> [TASK REQUIREMENTS] In the records, find each line where "Contact" occurs, and copy it.

> [SUPPLIED ENTRIES]
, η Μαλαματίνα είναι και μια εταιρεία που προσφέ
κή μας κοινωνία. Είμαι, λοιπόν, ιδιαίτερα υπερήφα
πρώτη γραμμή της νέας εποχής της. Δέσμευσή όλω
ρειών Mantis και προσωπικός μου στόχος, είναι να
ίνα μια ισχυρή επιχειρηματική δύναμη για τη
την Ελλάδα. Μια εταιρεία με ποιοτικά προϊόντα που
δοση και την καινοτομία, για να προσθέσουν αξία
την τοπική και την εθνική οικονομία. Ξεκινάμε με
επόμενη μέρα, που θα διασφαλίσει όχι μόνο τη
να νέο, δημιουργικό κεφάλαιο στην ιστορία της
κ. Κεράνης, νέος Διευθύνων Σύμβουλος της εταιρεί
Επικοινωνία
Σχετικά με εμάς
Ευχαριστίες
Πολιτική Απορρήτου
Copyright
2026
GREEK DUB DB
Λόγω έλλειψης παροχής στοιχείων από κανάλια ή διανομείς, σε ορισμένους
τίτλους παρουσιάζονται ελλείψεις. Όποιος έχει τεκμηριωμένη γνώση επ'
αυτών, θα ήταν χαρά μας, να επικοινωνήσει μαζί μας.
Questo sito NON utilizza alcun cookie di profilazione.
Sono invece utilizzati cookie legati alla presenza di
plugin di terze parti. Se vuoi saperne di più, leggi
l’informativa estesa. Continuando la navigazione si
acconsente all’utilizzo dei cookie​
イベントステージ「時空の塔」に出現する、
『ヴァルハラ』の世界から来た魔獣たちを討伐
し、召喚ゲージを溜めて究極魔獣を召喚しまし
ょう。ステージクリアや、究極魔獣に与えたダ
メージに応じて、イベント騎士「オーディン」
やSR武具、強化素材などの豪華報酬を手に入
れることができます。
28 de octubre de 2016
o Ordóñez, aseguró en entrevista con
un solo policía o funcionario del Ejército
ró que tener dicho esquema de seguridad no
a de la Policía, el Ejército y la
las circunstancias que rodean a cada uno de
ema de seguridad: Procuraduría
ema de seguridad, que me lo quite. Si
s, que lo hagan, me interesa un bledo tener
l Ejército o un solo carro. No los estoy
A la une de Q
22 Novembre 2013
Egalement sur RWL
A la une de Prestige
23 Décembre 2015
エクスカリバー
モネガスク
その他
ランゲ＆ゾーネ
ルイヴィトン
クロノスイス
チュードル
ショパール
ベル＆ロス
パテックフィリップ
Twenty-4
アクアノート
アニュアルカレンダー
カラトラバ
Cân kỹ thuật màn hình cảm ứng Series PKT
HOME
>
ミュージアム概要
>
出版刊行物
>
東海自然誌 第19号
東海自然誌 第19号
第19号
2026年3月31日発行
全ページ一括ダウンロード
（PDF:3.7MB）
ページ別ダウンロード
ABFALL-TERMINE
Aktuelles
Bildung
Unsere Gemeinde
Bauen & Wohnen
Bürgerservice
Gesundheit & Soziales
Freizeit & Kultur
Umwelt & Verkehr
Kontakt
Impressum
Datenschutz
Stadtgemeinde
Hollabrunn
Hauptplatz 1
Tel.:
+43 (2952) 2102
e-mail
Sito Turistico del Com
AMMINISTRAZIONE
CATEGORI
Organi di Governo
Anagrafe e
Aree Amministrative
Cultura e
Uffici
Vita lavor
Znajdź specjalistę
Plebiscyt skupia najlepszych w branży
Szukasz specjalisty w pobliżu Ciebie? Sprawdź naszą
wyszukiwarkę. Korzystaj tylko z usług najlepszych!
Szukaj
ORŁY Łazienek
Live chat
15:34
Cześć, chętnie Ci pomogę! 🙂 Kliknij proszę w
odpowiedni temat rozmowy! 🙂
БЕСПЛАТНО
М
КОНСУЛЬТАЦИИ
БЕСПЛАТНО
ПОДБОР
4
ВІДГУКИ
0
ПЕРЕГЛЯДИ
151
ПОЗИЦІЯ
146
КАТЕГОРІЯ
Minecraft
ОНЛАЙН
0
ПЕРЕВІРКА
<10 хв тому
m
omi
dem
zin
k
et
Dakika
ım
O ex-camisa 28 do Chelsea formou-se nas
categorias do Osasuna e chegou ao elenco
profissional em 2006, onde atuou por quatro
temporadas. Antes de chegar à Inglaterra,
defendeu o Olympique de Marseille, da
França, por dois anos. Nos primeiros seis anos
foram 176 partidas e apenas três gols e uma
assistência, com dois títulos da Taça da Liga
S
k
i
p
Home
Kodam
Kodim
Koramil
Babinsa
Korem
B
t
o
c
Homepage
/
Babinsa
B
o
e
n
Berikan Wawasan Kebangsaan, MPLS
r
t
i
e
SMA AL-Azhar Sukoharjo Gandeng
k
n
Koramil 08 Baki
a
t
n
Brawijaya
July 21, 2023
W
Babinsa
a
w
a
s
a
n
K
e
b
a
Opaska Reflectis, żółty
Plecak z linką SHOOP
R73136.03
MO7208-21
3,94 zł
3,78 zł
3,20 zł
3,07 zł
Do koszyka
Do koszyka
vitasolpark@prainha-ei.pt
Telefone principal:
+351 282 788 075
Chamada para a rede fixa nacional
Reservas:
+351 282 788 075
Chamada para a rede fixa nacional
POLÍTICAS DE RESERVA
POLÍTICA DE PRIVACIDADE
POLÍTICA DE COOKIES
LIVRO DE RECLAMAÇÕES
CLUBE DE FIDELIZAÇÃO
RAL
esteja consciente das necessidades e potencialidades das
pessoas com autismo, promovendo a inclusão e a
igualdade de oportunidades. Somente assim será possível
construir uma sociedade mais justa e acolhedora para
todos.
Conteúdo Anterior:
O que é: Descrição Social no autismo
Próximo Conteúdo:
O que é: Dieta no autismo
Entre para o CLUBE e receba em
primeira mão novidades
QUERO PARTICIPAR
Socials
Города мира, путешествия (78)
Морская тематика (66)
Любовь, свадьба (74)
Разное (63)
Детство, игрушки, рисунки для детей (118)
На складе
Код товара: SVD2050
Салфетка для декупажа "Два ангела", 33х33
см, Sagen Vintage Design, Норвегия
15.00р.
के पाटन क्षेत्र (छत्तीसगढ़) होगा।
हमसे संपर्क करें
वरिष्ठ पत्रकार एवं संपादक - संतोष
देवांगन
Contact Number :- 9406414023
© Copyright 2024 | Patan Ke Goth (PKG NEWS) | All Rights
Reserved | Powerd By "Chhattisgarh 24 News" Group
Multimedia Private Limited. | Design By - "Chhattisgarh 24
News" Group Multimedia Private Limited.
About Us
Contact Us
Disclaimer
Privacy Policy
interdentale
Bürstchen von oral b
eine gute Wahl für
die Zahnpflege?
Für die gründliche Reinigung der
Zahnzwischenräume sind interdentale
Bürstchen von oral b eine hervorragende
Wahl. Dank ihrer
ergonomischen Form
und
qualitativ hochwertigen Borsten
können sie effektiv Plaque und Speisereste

> [RESULT]
Contact Number :- 9406414023
Contact Us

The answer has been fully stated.